Aggressive application of nationally recommended prevention activities could prevent a high proportion of the (coronary artery disease) events and strokes that are otherwise expected to occur in adults in the United States today. However, as they are currently delivered, most of the prevention activities will substantially increase costs.

http://circ.ahajournals.org/cgi/reprint/118/5/576

And…

Does Preventive Care Save Money?

By Joshua T. Cohen, Ph.D., Peter J. Neumann, Sc.D., and Milton C. Weinstein, Ph.D.
The New England Journal of Medicine
February 14, 2008

Although some preventive measures do save money, the vast majority reviewed in the health economics literature do not.

http://content.nejm.org/cgi/reprint/358/7/661.pdf

Comment:

By Don McCanne, MD

Prevention and wellness programs frequently can be very beneficial for our physical health and our sense of well being, and when they are, they may well be worth the investment of our time and money.
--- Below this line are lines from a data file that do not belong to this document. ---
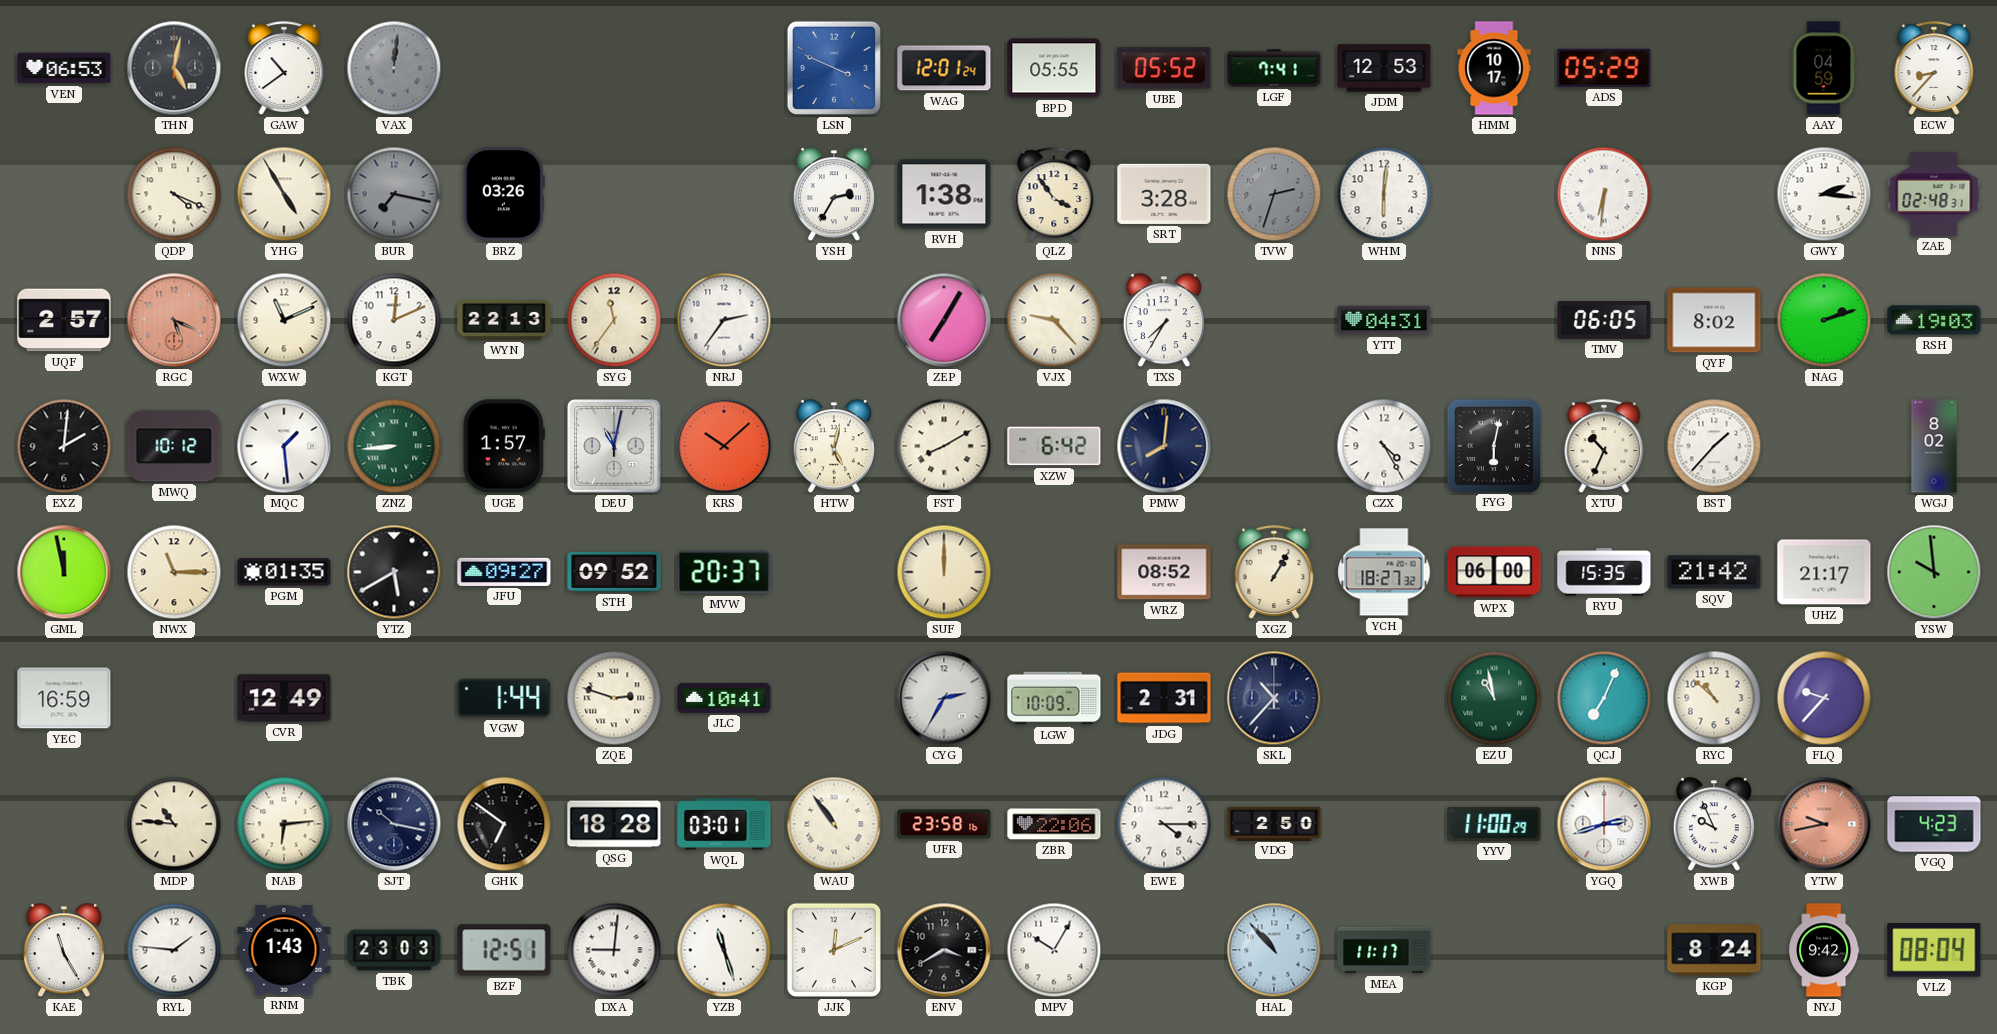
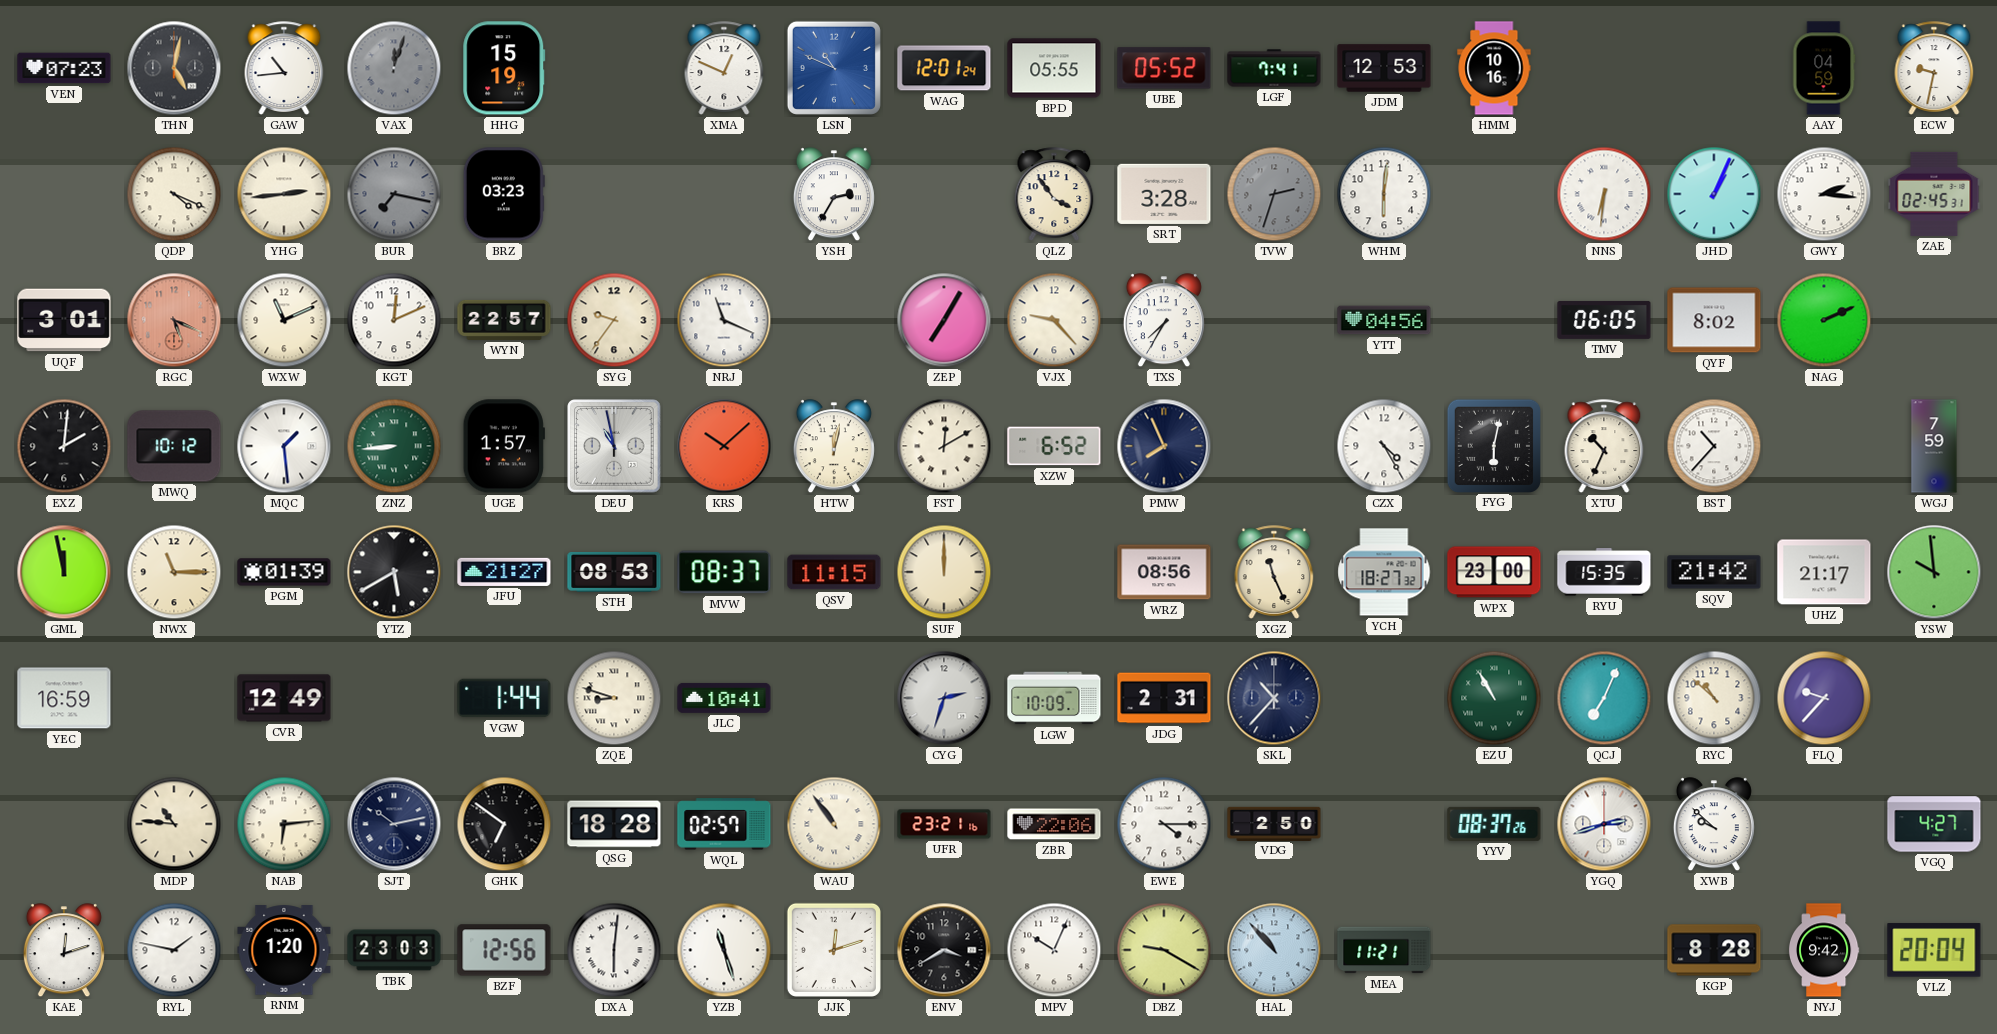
VEN: 06:53 -> 07:23
GAW: 10:39 -> 10:44
VAX: 12:01 -> 12:03
HHG: none -> 15:19
XMA: none -> 12:49
LSN: 3:49 -> 10:49
HMM: 10:17 -> 10:16
ADS: 05:29 -> none
ECW: 8:37 -> 9:32
YHG: 4:55 -> 2:44
BRZ: 03:26 -> 03:23
RVH: 1:38 -> none
JHD: none -> 1:04
ZAE: 02:48 -> 02:45
UQF: 2:57 -> 3:01
WYN: 22:13 -> 22:57
SYG: 11:36 -> 9:36
NRJ: 2:36 -> 11:19
YTT: 04:31 -> 04:56
NAG: 2:12 -> 2:11
RSH: 19:03 -> none
DEU: 11:02 -> 10:58
HTW: 5:02 -> 12:02
FST: 8:10 -> 12:10
XZW: 6:42 -> 6:52
PMW: 8:01 -> 7:56
BST: 1:37 -> 10:37
WGJ: 8:02 -> 7:59
PGM: 01:35 -> 01:39
JFU: 09:27 -> 21:27
STH: 09:52 -> 08:53
MVW: 20:37 -> 08:37
QSV: none -> 11:15
WRZ: 08:52 -> 08:56
XGZ: 1:05 -> 11:26
WPX: 06:00 -> 23:00
ZQE: 2:48 -> 8:48
CYG: 2:35 -> 2:33
EZU: 10:58 -> 10:55
SJT: 10:17 -> 10:13
WQL: 03:01 -> 02:57
UFR: 23:58 -> 23:21
YYV: 11:00 -> 08:37
XWB: 9:56 -> 9:52
YTW: 9:43 -> none
VGQ: 4:23 -> 4:27
KAE: 11:25 -> 12:12
RYL: 1:46 -> 1:47
RNM: 1:43 -> 1:20
BZF: 12:51 -> 12:56
DXA: 9:01 -> 6:01
JJK: 12:11 -> 12:12
MPV: 10:05 -> 10:04
DBZ: none -> 9:20
MEA: 11:17 -> 11:21
KGP: 8:24 -> 8:28
VLZ: 08:04 -> 20:04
What is troublesome is that Congress and the administration have chosen the most expensive model of health care reform, and they are pretending that the savings from prevention and wellness will be a major source of financing that reform. They contend that much of the benefit allegedly would be beyond the ten years budgeted, because it would take that long to realize the savings. But almost all studies indicate that the hoped for savings will never materialize. We’ll be spending more instead.

Yes, improved prevention and wellness programs should be a goal of our health care reform efforts, but the two most urgent goals are to include everyone and to make health care affordable.

Including everyone is easy. Simply make enrollment automatic for everyone.

Affordability is much more difficult, but you do not begin by choosing the most expensive model of reform, then adding programs that cost yet more money, and then pretending that they will magically reduce costs well off into the future when there is no evidence to support that wish-it-were-true policy.

The first and most important step toward attaining affordability would be to reject the most expensive model of financing health care, and instead enact the least expensive model which also happens to be the most effective: a single payer, Medicare-for-all national health program. The task of improving prevention and wellness programs would be much simpler and less expensive under such a model.